TASK REQUIREMENTS:
Filter the lines below, copying only those with the string "chèvre".

DATASET EXTRACT:
——

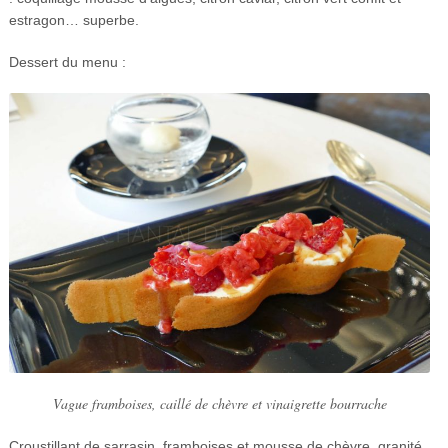
estragon… superbe.
Dessert du menu :
Vague framboises, caillé de chèvre et vinaigrette bourrache
Croustillant de sarrasin, framboises et mousse de chèvre, granité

——

YOUR RESPONSE:
Vague framboises, caillé de chèvre et vinaigrette bourrache
Croustillant de sarrasin, framboises et mousse de chèvre, granité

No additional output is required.